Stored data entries
=-=-=-=-=

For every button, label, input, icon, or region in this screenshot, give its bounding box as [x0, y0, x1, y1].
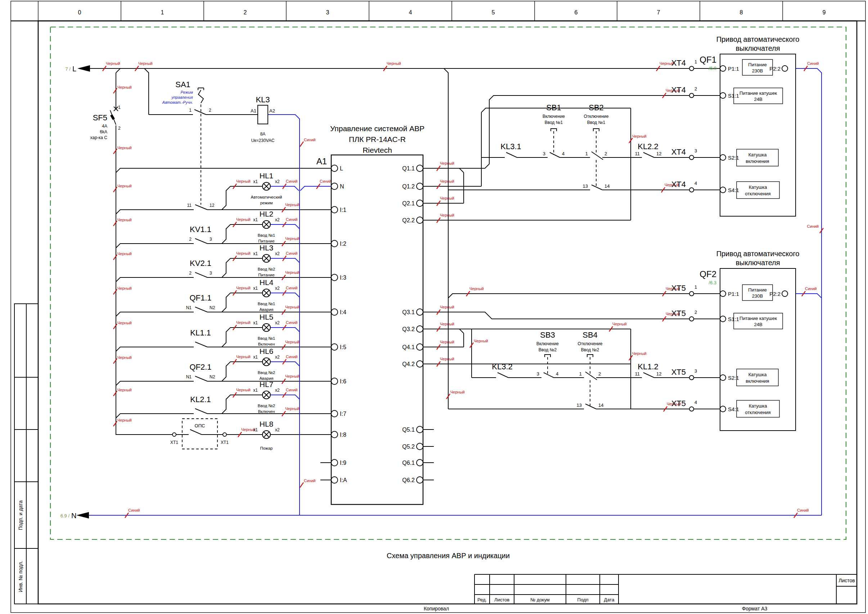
xt5-label: XT5 [671, 284, 686, 292]
contact-kv21-label: KV2.1 [190, 259, 211, 268]
titleblock-col-data: Дата [604, 597, 615, 603]
xt5-label: XT5 [671, 399, 686, 408]
titleblock-col-red: Ред. [477, 597, 487, 603]
lamp-caption: режим [260, 201, 273, 205]
qf1-sheet-ref: /6.0 [708, 65, 716, 71]
lamp-caption: Автоматический [251, 195, 282, 199]
lamp-hl2-label: HL2 [260, 210, 274, 218]
sa1-pin: 1 [189, 108, 192, 113]
qf2-terminal: P2:2 [769, 291, 781, 297]
wire-color-label: Черный [474, 339, 488, 343]
sb2-pin: 2 [604, 151, 607, 156]
qf2-box-close-coil: включения [746, 378, 769, 384]
net-l-ref: 7 / [65, 66, 71, 72]
contact-pin: N2 [209, 375, 215, 379]
sb1-pin: 4 [562, 151, 564, 156]
qf1-title: Привод автоматического [716, 35, 800, 43]
wire-color-slashes [102, 66, 823, 518]
lamp-hl8-label: HL8 [260, 420, 274, 428]
margin-attribute-column: Подп. и дата Инв. № подл. [14, 304, 38, 604]
lamp-pin-x2: x2 [275, 320, 280, 325]
kl3-spec: Uк=230VAC [251, 138, 275, 143]
xt5-pin: 2 [694, 309, 697, 315]
contact-qf11-label: QF1.1 [189, 293, 211, 302]
kl12-pin: 11 [635, 371, 640, 376]
contact-kv11-label: KV1.1 [190, 225, 211, 234]
lamp-caption: Авария [259, 307, 273, 312]
kl3-pin: A1 [251, 108, 256, 113]
sf5-spec: 6kA [100, 129, 107, 134]
lamp-hl7-label: HL7 [260, 380, 274, 389]
xt4-pin: 1 [694, 59, 697, 64]
margin-label-sign-date: Подп. и дата [18, 501, 23, 530]
kl22-label: KL2.2 [638, 142, 659, 151]
wire-color-label: Черный [117, 85, 132, 89]
qf1-box-230v: Питание [748, 62, 766, 67]
wire-color-label: Синий [286, 217, 298, 222]
wire-color-label: Синий [286, 354, 298, 359]
sa1-pin: 11 [187, 203, 192, 208]
ruler-5: 5 [492, 9, 495, 16]
wire-color-label: Черный [117, 388, 132, 392]
wire-color-label: Синий [807, 61, 819, 65]
plc-output-label: Q3.1 [402, 309, 415, 315]
relay-coil-kl3: KL3 A1 A2 8А Uк=230VAC [251, 95, 275, 143]
titleblock-col-podp: Подп [577, 597, 589, 603]
wire-color-label: Черный [117, 146, 132, 150]
wire-color-label: Черный [632, 134, 646, 138]
sa1-note: управления [171, 95, 193, 99]
kl32-label: KL3.2 [492, 362, 513, 371]
ops-label: ОПС [195, 423, 205, 428]
xt4-pin: 4 [694, 180, 697, 186]
wire-color-label: Черный [440, 340, 454, 344]
wire-color-label: Синий [286, 388, 298, 392]
wire-color-label: Черный [117, 252, 132, 256]
qf1-box-trip-coil: отключения [745, 191, 770, 196]
plc-input-label: I:4 [340, 309, 346, 315]
sb1-caption: Включение [542, 114, 565, 119]
wire-color-label: Синий [128, 508, 140, 512]
wire-color-label: Черный [440, 161, 454, 165]
schematic-canvas: Подп. и дата Инв. № подл. Ред. Листов № … [0, 0, 868, 614]
titleblock-col-listov: Листов [494, 597, 510, 603]
qf2-box-230v: 230В [752, 293, 763, 299]
sb4-caption: Ввод №2 [581, 347, 600, 353]
sb1-pin: 3 [543, 151, 546, 156]
lamp-caption: Питание [258, 239, 274, 243]
qf1-terminal: S2:1 [728, 155, 739, 161]
qf1-box-trip-coil: Катушка [749, 185, 767, 190]
lamp-hl6-label: HL6 [260, 347, 274, 355]
plc-block: Управление системой АВР ПЛК PR-14AC-R Ri… [316, 124, 425, 504]
wire-color-label: Черный [285, 270, 299, 275]
plc-output-label: Q6.1 [402, 460, 415, 466]
sf5-label: SF5 [93, 113, 107, 122]
lamp-caption: Ввод №2 [258, 267, 275, 271]
wire-color-label: Черный [117, 355, 132, 360]
kl12-label: KL1.2 [638, 362, 659, 371]
wire-color-label: Черный [236, 251, 251, 255]
control-group-input2: KL3.2 SB3 Включение Ввод №2 SB4 Отключен… [492, 284, 697, 411]
xt4-label: XT4 [671, 180, 686, 189]
xt5-terminals: XT5 1 XT5 2 XT5 3 XT5 4 [671, 284, 698, 411]
net-n: 6.9 / N [60, 511, 93, 519]
sb3-pin: 3 [537, 371, 539, 376]
wire-color-label: Черный [612, 322, 627, 326]
qf2-sheet-ref: /6.3 [708, 280, 716, 285]
footer-copied-label: Копировал [424, 606, 449, 611]
contact-pin: 3 [209, 270, 212, 276]
lamp-pin-x2: x2 [275, 217, 280, 222]
drawing-caption: Схема управления АВР и индикации [387, 552, 510, 560]
ruler-6: 6 [575, 9, 578, 16]
qf1-title: выключателя [736, 44, 780, 52]
lamp-pin-x2: x2 [275, 354, 280, 360]
kl22-pin: 12 [656, 151, 661, 156]
net-l: 7 / L [65, 65, 95, 73]
wire-color-label: Черный [440, 213, 454, 217]
titleblock-col-ndokum: № докум [530, 597, 550, 603]
lamp-pin-x1: x1 [253, 179, 258, 184]
qf1-box-230v: 230В [752, 68, 763, 73]
wire-color-label: Черный [285, 202, 299, 207]
qf1-label: QF1 [699, 55, 716, 64]
sb4-pin: 2 [598, 371, 601, 376]
lamp-caption: Ввод №1 [258, 336, 275, 340]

=-=-=-=-=

* [WORK ITEM]: Pictures are to be omitted; otherwise, write out the data exactly as it appears.

* [WORKED SOLUTION]:
For every button, label, input, icon, or region in this screenshot, give its bounding box as [x0, y0, x1, y1].
xt5-label: XT5 [671, 284, 686, 292]
contact-kv21-label: KV2.1 [190, 259, 211, 268]
titleblock-col-data: Дата [604, 597, 615, 603]
xt5-label: XT5 [671, 399, 686, 408]
titleblock-col-red: Ред. [477, 597, 487, 603]
lamp-caption: режим [260, 201, 273, 205]
qf1-sheet-ref: /6.0 [708, 65, 716, 71]
lamp-caption: Автоматический [251, 195, 282, 199]
lamp-hl2-label: HL2 [260, 210, 274, 218]
sa1-pin: 1 [189, 108, 192, 113]
qf2-terminal: P2:2 [769, 291, 781, 297]
wire-color-label: Черный [474, 339, 488, 343]
sb2-pin: 2 [604, 151, 607, 156]
qf2-box-close-coil: включения [746, 378, 769, 384]
net-l-ref: 7 / [65, 66, 71, 72]
contact-pin: N2 [209, 375, 215, 379]
sb1-pin: 4 [562, 151, 564, 156]
qf1-title: Привод автоматического [716, 35, 800, 43]
wire-color-slashes [102, 66, 823, 518]
lamp-hl8-label: HL8 [260, 420, 274, 428]
margin-attribute-column: Подп. и дата Инв. № подл. [14, 304, 38, 604]
lamp-pin-x2: x2 [275, 320, 280, 325]
kl3-spec: Uк=230VAC [251, 138, 275, 143]
xt5-pin: 2 [694, 309, 697, 315]
contact-qf11-label: QF1.1 [189, 293, 211, 302]
kl12-pin: 11 [635, 371, 640, 376]
contact-kv11-label: KV1.1 [190, 225, 211, 234]
lamp-caption: Авария [259, 307, 273, 312]
kl3-pin: A1 [251, 108, 256, 113]
sf5-spec: 6kA [100, 129, 107, 134]
lamp-hl7-label: HL7 [260, 380, 274, 389]
xt4-pin: 1 [694, 59, 697, 64]
margin-label-sign-date: Подп. и дата [18, 501, 23, 530]
kl22-label: KL2.2 [638, 142, 659, 151]
wire-color-label: Черный [117, 85, 132, 89]
qf1-box-230v: Питание [748, 62, 766, 67]
wire-color-label: Синий [286, 217, 298, 222]
wire-color-label: Синий [286, 354, 298, 359]
sa1-pin: 11 [187, 203, 192, 208]
ruler-5: 5 [492, 9, 495, 16]
wire-color-label: Черный [117, 388, 132, 392]
wire-color-label: Синий [807, 61, 819, 65]
plc-output-label: Q3.1 [402, 309, 415, 315]
relay-coil-kl3: KL3 A1 A2 8А Uк=230VAC [251, 95, 275, 143]
titleblock-col-podp: Подп [577, 597, 589, 603]
wire-color-label: Черный [117, 146, 132, 150]
wire-color-label: Черный [632, 134, 646, 138]
sa1-note: управления [171, 95, 193, 99]
kl32-label: KL3.2 [492, 362, 513, 371]
ops-label: ОПС [195, 423, 205, 428]
xt4-pin: 4 [694, 180, 697, 186]
wire-color-label: Черный [440, 340, 454, 344]
wire-color-label: Синий [286, 388, 298, 392]
wire-color-label: Черный [117, 252, 132, 256]
qf1-box-trip-coil: отключения [745, 191, 770, 196]
plc-input-label: I:4 [340, 309, 346, 315]
sb1-caption: Включение [542, 114, 565, 119]
wire-color-label: Синий [128, 508, 140, 512]
wire-color-label: Черный [440, 161, 454, 165]
schematic-canvas: Подп. и дата Инв. № подл. Ред. Листов № … [0, 0, 868, 614]
titleblock-col-listov: Листов [494, 597, 510, 603]
qf2-box-230v: 230В [752, 293, 763, 299]
sb4-caption: Ввод №2 [581, 347, 600, 353]
sb1-pin: 3 [543, 151, 546, 156]
lamp-caption: Питание [258, 239, 274, 243]
qf1-terminal: S2:1 [728, 155, 739, 161]
qf1-box-trip-coil: Катушка [749, 185, 767, 190]
lamp-hl6-label: HL6 [260, 347, 274, 355]
plc-block: Управление системой АВР ПЛК PR-14AC-R Ri… [316, 124, 425, 504]
wire-color-label: Черный [285, 270, 299, 275]
plc-output-label: Q6.1 [402, 460, 415, 466]
sf5-label: SF5 [93, 113, 107, 122]
lamp-caption: Ввод №2 [258, 267, 275, 271]
wire-color-label: Черный [117, 355, 132, 360]
kl12-label: KL1.2 [638, 362, 659, 371]
wire-color-label: Черный [236, 251, 251, 255]
control-group-input2: KL3.2 SB3 Включение Ввод №2 SB4 Отключен… [492, 284, 697, 411]
xt4-label: XT4 [671, 180, 686, 189]
xt5-terminals: XT5 1 XT5 2 XT5 3 XT5 4 [671, 284, 698, 411]
net-n: 6.9 / N [60, 511, 93, 519]
sb3-pin: 3 [537, 371, 539, 376]
wire-color-label: Черный [612, 322, 627, 326]
qf2-sheet-ref: /6.3 [708, 280, 716, 285]
footer-copied-label: Копировал [424, 606, 449, 611]
contact-pin: 3 [209, 270, 212, 276]
lamp-pin-x2: x2 [275, 217, 280, 222]
drawing-caption: Схема управления АВР и индикации [387, 552, 510, 560]
ruler-6: 6 [575, 9, 578, 16]
qf1-title: выключателя [736, 44, 780, 52]
lamp-pin-x2: x2 [275, 354, 280, 360]
kl22-pin: 12 [656, 151, 661, 156]
net-l: 7 / L [65, 65, 95, 73]
wire-color-label: Черный [440, 213, 454, 217]
titleblock-col-ndokum: № докум [530, 597, 550, 603]
lamp-pin-x1: x1 [253, 179, 258, 184]
qf1-box-230v: 230В [752, 68, 763, 73]
wire-color-label: Черный [285, 202, 299, 207]
qf1-label: QF1 [699, 55, 716, 64]
sb4-pin: 2 [598, 371, 601, 376]
lamp-caption: Ввод №1 [258, 336, 275, 340]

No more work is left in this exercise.